The proposed Senate voting change will hurt Australian democracy
More than two centuries ago, the great conservative philosopher and politician Edmund Burke famously characterised parliament as being properly a “deliberative assembly”.
Today we can unpack deliberation to see that it requires two things: justification and reflection. Justification is the ability to make arguments on behalf of positions and policies. Reflection is the ability to listen to those arguments and be open to persuasion by them.
Australia’s federal parliament is today composed almost entirely of people who are good at justification but terrible at reflection. It is not a deliberative assembly in Burke’s sense, rather a theatre of expression where politicians from different sides talk past each other in mostly ritual performance. Party politicians do not listen, do not reflect and do not change their minds.
A true ‘house of review’?
If we were looking for reflection in Australia’s system, the one place we ought to find it is the Senate. Traditionally, upper houses were supposed to be “houses of review” that could control the excesses to which lower houses might be prone.
The proper division of labour would then be a bit like a jury trial, where we have justification or advocacy confined to one chamber – the courtroom, where lawyers argue cases for their clients – and reflection in another chamber – the jury room. We do not let the advocates enter the jury room.
Unfortunately the Australian parliament today has two chambers of justification and no chamber of reflection. And the government’s proposed changes to the way Australians elect their senators will only worsen this reality.
The shining exceptions to this generalisation about lack of reflection come in the form of some of the senators who found their way into the Senate at the 2013 election through the existing system, which makes it possible for individuals to be elected without any of the major parties sponsoring them.
I am thinking especially of the Motoring Enthusiast Party’s Ricky Muir, though perhaps Palmer United Party-turned-independent Glenn Lazarus can sometimes show a hint of some of the same virtue.
Muir does exactly what a senator should. He approaches issues with few preconceived positions, listens to the arguments on different sides, then makes up his mind on how to vote. Except for issues involving cars, it is hard to predict how he will vote based on the party he was elected to represent.
Muir makes up his mind based on how he thinks the proposed policy will affect ordinary Australians like himself. It is his very ordinariness that makes him such a good senator. On the former Abbott government’s proposed deregulation of universities, he said:
What should I tell my children when they ask me why the government wants to deregulate the sector which could put universities out of reach for millions of ordinary Australians?
When Muir entered parliament, journalists would make fun of the fact that he was not very articulate or knowledgeable, though eventually he found his voice. But that is irrelevant. His proper task is reflection, not justification.
More career politicians
When selecting a jury, we insist that its members have no prior commitments on the case they are hearing.
When we elect a Senate, we should do the same – but not when it comes to the House of Representatives. That is where we can and should vote for people based on their prior commitments and known partisanship.
In this light, Australia’s political system would be better off with more ordinary people and fewer career party politicians in the Senate. The Senate would thus be more representative of ordinary Australians, not less.

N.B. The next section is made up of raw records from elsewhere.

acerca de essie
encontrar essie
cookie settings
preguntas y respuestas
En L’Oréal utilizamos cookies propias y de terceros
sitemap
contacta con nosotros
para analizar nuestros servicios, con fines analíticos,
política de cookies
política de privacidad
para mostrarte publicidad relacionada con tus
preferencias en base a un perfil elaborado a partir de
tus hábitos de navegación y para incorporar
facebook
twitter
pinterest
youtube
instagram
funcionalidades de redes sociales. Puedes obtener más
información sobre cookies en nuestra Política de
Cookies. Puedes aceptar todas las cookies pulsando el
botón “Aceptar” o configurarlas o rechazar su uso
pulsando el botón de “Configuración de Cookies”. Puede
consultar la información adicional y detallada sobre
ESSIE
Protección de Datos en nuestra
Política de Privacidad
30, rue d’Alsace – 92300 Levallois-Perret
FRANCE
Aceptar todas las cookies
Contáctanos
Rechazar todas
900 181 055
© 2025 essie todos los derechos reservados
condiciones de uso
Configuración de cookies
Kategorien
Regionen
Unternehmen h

If a quirky electoral system with an element of randomness can sometimes promote this possibility, so much the better. When thinking about reform, we should try to identify ways to strengthen the role of ordinary people in our democracy.
What we will get instead, if the changes being pushed by an unholy alliance of the Coalition and the Greens are adopted, is exactly the opposite.

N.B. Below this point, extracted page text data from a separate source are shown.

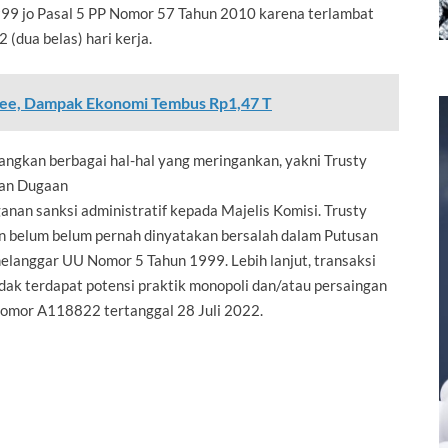
99 jo Pasal 5 PP Nomor 57 Tahun 2010 karena terlambat
(dua belas) hari kerja.
opee, Dampak Ekonomi Tembus Rp1,47 T
ngkan berbagai hal-hal yang meringankan, yakni Trusty
ran Dugaan
nan sanksi administratif kepada Majelis Komisi. Trusty
an belum belum pernah dinyatakan bersalah dalam Putusan
elanggar UU Nomor 5 Tahun 1999. Lebih lanjut, transaksi
tidak terdapat potensi praktik monopoli dan/atau persaingan
omor A118822 tertanggal 28 Juli 2022.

Paul Keating once memorably described the Senate as “unrepresentative swill”. The proposed reform will ensure the Senate is composed almost exclusively of career politicians, who are unrepresentative in the sense that they do not reflect the social composition of Australia, and also ensure that one of the last vestiges of reflection is purged from our parliamentary system.
This is a sad day for deliberation and for democracy. Edmund Burke will surely be turning in his grave.